▶ **Directions for this task**:
Answer with a number only, giving how many lines in the data below include "chilling".

=== Records to process ===

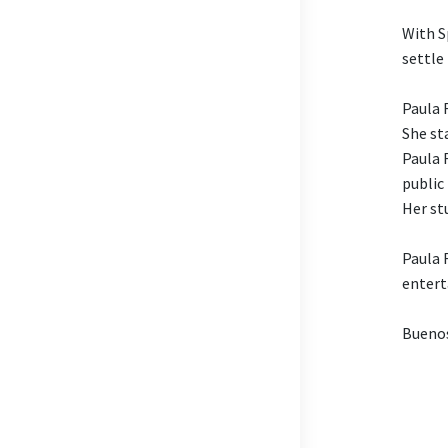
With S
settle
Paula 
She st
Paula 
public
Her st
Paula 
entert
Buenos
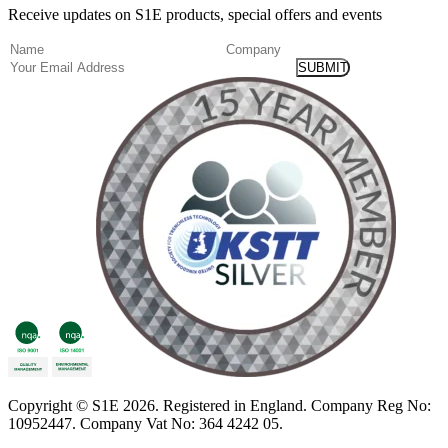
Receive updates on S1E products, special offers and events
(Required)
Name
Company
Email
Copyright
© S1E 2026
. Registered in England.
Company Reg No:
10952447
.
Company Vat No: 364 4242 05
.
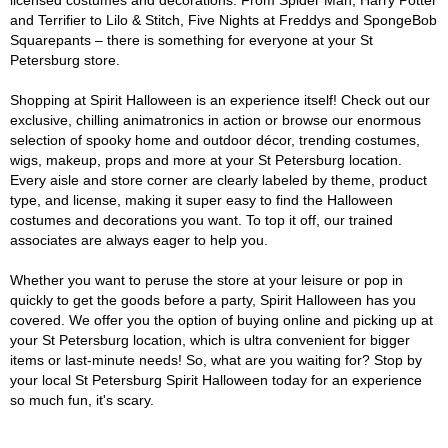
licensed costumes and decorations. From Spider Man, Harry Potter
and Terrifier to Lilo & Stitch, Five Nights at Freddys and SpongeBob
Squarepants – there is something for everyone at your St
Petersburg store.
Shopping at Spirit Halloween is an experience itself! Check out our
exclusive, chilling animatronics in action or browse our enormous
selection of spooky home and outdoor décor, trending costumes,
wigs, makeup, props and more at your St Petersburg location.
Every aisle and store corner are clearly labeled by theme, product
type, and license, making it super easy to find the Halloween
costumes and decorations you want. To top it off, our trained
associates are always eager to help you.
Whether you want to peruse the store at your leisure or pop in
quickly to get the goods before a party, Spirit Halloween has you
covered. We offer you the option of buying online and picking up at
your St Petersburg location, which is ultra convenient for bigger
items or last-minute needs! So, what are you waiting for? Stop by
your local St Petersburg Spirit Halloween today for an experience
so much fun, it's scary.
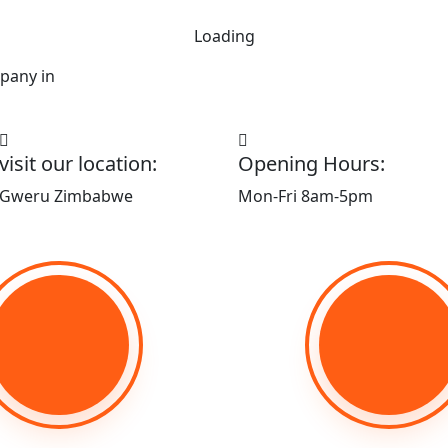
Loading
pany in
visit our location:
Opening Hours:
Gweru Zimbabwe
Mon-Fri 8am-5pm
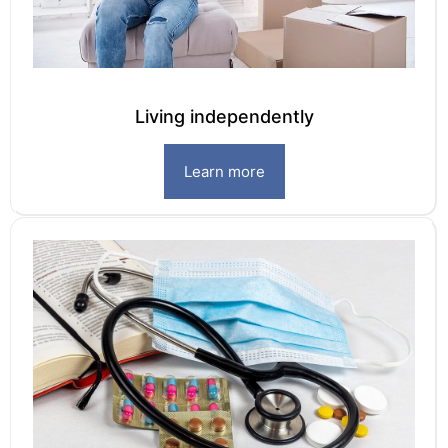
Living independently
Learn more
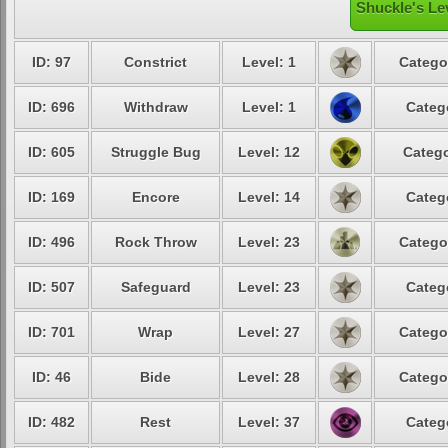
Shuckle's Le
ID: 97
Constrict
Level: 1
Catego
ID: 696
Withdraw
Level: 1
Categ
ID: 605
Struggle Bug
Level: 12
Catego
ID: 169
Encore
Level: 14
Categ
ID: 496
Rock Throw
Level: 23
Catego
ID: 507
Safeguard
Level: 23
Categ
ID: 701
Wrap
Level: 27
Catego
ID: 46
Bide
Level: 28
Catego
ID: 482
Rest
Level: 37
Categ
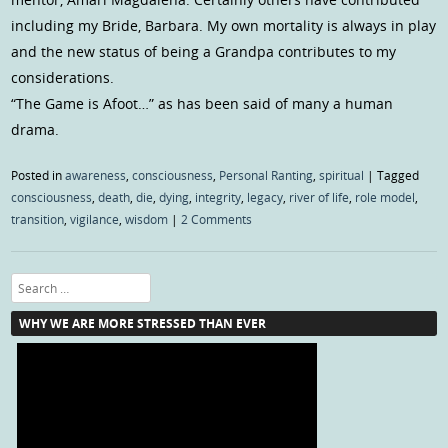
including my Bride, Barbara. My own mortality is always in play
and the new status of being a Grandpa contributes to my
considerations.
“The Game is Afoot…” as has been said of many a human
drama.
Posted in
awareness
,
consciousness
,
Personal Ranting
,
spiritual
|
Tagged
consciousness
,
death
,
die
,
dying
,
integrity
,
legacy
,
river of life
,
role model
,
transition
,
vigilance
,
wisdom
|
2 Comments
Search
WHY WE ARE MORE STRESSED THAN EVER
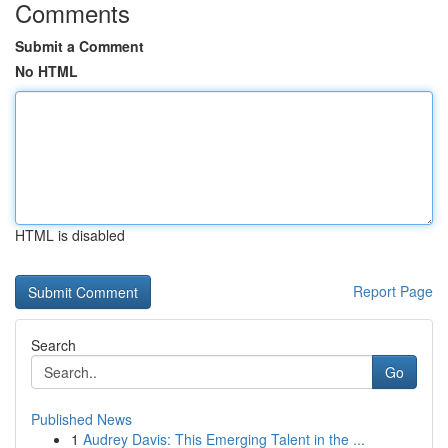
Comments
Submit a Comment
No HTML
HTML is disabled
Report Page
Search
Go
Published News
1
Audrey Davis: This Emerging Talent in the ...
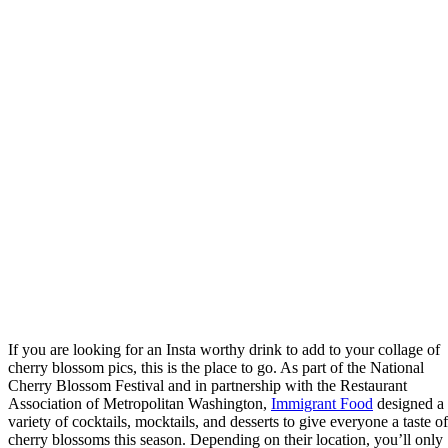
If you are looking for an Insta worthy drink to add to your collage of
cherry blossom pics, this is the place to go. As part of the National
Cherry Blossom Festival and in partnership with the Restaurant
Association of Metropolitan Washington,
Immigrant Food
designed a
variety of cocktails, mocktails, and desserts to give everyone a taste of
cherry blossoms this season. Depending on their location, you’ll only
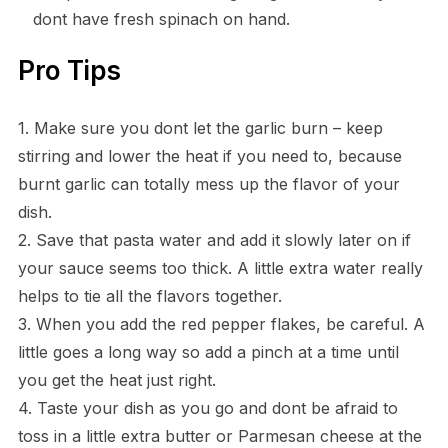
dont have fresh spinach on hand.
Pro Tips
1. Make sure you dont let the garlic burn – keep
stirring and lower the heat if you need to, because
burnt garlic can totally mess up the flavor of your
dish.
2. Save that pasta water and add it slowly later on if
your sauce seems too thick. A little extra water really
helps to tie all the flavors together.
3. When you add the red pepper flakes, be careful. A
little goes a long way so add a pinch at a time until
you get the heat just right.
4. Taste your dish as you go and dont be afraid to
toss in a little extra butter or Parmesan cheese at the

===
=== Records to process ===

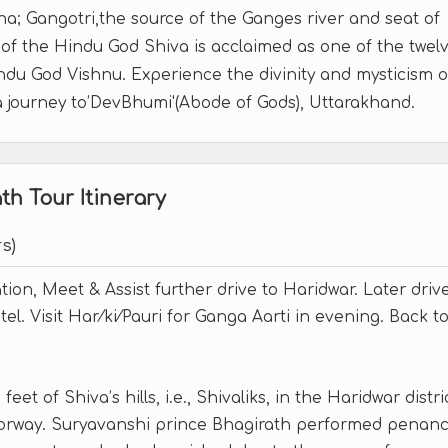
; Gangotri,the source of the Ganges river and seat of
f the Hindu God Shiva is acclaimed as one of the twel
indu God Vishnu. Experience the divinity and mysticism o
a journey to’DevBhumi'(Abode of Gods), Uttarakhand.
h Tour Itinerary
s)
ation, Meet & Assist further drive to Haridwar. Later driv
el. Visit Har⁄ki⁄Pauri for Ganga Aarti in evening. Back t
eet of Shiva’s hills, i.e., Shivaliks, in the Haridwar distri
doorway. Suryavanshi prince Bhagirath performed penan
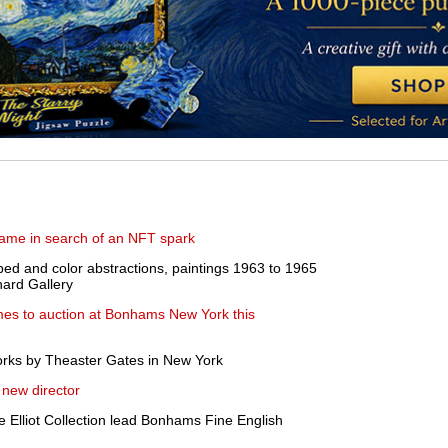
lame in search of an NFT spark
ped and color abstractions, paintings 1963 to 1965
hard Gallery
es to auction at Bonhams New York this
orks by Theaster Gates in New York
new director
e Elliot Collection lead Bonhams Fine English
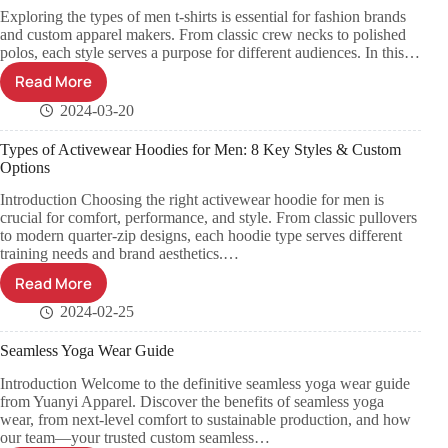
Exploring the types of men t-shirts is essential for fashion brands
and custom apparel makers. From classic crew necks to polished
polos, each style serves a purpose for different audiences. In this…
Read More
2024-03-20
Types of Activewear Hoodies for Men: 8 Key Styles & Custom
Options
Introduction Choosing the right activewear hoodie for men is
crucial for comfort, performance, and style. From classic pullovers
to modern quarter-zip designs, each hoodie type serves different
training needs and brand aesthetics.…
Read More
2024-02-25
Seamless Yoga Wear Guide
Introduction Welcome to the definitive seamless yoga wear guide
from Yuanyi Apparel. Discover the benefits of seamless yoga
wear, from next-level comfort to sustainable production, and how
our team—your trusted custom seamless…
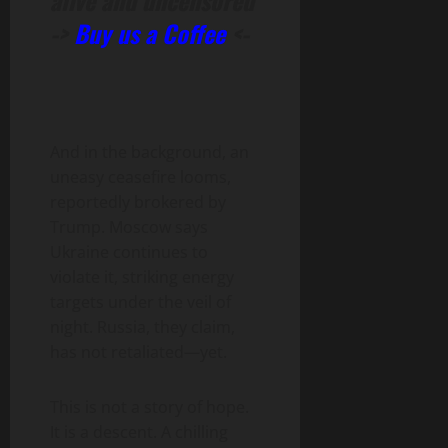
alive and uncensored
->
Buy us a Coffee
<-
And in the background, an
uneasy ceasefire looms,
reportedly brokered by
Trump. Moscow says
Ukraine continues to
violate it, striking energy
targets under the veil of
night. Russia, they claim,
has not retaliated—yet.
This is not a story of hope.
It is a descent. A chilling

===

▶ **The answer**:
2